After the first burst of passionate grief, bitterly intermingled with indignation against the woman whom she believed to have been a wicked and neglectful wife, Matilda Jeffson was not ungentle to the terror-stricken girl so newly made a widow. She took a cup of scalding tea into the darkened parlour where Isabel sat, shivering every now and then as if with cold, and persuaded the poor frightened creature to take a little of that comforting beverage. She wiped away her own tears with her apron while she talked to Isabel of patience and resignation, submission to the will of Providence, and all those comforting theories which are very sweet to the faithful mourner, even when the night-time of affliction is darkest.

But Isabel was not a religious woman. She was a child again, weak and frivolous, frightened by the awful visitant who had so newly entered that house. All through the evening of her husband's death she sat in the little parlour, sometimes trying to read a little, sometimes idly staring at the tall wick of the tallow-candle, which was only snuffed once in a way – when Mrs.

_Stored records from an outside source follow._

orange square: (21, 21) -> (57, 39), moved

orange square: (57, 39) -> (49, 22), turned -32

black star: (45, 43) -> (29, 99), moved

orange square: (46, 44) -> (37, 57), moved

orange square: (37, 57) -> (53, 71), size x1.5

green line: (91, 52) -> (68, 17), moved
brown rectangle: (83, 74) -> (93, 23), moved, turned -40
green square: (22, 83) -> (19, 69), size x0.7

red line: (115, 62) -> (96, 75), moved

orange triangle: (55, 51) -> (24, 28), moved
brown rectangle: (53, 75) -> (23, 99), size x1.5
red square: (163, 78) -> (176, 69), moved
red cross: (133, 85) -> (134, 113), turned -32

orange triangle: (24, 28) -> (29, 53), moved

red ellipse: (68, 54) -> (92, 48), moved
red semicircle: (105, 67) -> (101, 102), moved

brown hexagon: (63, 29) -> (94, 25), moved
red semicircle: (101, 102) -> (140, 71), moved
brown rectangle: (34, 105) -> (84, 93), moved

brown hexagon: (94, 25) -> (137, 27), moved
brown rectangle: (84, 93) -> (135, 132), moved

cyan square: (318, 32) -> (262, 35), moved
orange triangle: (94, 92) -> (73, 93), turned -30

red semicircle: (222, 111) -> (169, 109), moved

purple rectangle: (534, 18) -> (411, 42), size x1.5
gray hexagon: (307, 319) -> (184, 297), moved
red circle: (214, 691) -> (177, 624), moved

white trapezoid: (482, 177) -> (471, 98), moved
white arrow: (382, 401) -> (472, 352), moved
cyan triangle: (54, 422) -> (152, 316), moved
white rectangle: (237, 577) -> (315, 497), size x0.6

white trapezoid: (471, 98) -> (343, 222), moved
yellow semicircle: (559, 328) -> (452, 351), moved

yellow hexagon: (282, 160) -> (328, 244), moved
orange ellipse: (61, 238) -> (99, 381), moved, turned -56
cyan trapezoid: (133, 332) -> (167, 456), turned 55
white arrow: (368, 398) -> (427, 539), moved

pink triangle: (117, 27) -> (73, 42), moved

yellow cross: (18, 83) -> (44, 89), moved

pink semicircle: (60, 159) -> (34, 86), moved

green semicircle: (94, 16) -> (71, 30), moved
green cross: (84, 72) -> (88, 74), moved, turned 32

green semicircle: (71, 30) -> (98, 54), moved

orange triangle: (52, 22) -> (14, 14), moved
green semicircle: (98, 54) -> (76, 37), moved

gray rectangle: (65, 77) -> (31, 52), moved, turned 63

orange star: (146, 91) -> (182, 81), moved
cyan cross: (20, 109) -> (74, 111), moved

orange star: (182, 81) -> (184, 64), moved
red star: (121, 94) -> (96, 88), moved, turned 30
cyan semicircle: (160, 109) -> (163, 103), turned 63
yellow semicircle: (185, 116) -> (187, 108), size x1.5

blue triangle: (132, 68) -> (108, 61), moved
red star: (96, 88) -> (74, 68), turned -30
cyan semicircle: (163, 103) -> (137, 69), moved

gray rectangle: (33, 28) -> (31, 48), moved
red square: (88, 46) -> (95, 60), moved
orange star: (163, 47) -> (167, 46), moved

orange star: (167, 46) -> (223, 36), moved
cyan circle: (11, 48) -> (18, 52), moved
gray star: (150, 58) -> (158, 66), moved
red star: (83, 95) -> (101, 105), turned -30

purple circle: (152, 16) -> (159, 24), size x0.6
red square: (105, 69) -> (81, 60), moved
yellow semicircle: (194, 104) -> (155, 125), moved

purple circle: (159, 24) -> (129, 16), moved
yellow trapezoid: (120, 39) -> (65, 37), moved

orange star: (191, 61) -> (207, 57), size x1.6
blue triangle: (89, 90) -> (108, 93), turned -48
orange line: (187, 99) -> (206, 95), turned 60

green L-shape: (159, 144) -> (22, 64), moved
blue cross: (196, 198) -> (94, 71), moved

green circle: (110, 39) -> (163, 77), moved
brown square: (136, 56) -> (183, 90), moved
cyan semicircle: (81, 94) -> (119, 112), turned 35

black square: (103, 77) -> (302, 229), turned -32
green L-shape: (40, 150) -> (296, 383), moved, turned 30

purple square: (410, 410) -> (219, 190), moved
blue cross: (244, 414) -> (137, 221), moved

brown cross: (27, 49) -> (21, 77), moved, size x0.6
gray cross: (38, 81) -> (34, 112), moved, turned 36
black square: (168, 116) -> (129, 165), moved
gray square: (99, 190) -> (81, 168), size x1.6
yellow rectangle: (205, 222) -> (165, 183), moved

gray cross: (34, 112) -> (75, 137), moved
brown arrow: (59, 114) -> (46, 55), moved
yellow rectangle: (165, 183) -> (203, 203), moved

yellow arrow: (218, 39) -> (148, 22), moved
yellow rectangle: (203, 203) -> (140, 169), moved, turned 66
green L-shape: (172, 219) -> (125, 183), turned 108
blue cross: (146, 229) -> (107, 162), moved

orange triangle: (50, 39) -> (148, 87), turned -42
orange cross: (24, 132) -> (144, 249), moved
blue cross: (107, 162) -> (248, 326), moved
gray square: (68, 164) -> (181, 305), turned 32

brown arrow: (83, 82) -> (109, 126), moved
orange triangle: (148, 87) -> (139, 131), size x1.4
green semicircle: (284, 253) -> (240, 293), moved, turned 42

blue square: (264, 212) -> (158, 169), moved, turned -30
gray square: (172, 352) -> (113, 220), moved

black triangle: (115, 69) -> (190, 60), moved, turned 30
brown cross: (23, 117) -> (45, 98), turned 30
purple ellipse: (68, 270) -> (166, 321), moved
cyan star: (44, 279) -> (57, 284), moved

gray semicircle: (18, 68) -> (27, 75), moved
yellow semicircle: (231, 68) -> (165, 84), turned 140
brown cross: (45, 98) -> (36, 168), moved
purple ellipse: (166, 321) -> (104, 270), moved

Jeffson came into the room "to keep the scared creature company for a bit," she said to her husband, who sat by the kitchen fire with his elbows on his knees and his face hidden in his hands, brooding over those bygone days when he had been wont to fetch his master's son from that commercial academy in the Wareham Road.

There was a good deal of going in and out, a perpetual tramp of hushed footsteps moving to and fro, as it seemed to Isabel; and Mrs. Jeffson, even in the midst of her grief, appeared full of some kind of business that kept her astir all the evening. The Doctor's Wife had imagined that all voice and motion must come to an end – that life itself must make a pause – in a house where death was. Others might feel a far keener grief for the man that was gone; but no one felt so deep an awe of death as she did. Mrs. Jeffson brought her some supper on a little tray late in the evening; but she pushed it away from her and burst into tears. There seemed a kind of sacrilege in this carrying in and out of food and drink while he lay up-stairs; he whose hat still hung in the passage without, whose papers and ink-bottles and medical books were all primly arranged on one of the little vulgar cupboards by the fireplace. Ah, how often she had hated those medical books for being what they were, instead of editions of "Zanoni" and "Ernest Maltravers!" and it seemed wicked even to have thought unkindly of them, now that he to whom they belonged was dead.

It was quite in vain that Mrs. Jeffson urged her to go up-stairs to the room opposite that in which the surgeon lay; it was quite as vainly that the good woman entreated her to go and look at him, now that he was lying so peacefully in the newly-arranged chamber, to lay her hand on his marble forehead, so that no shadow of him should trouble her in her sleep. The girl only shook her head forlornly.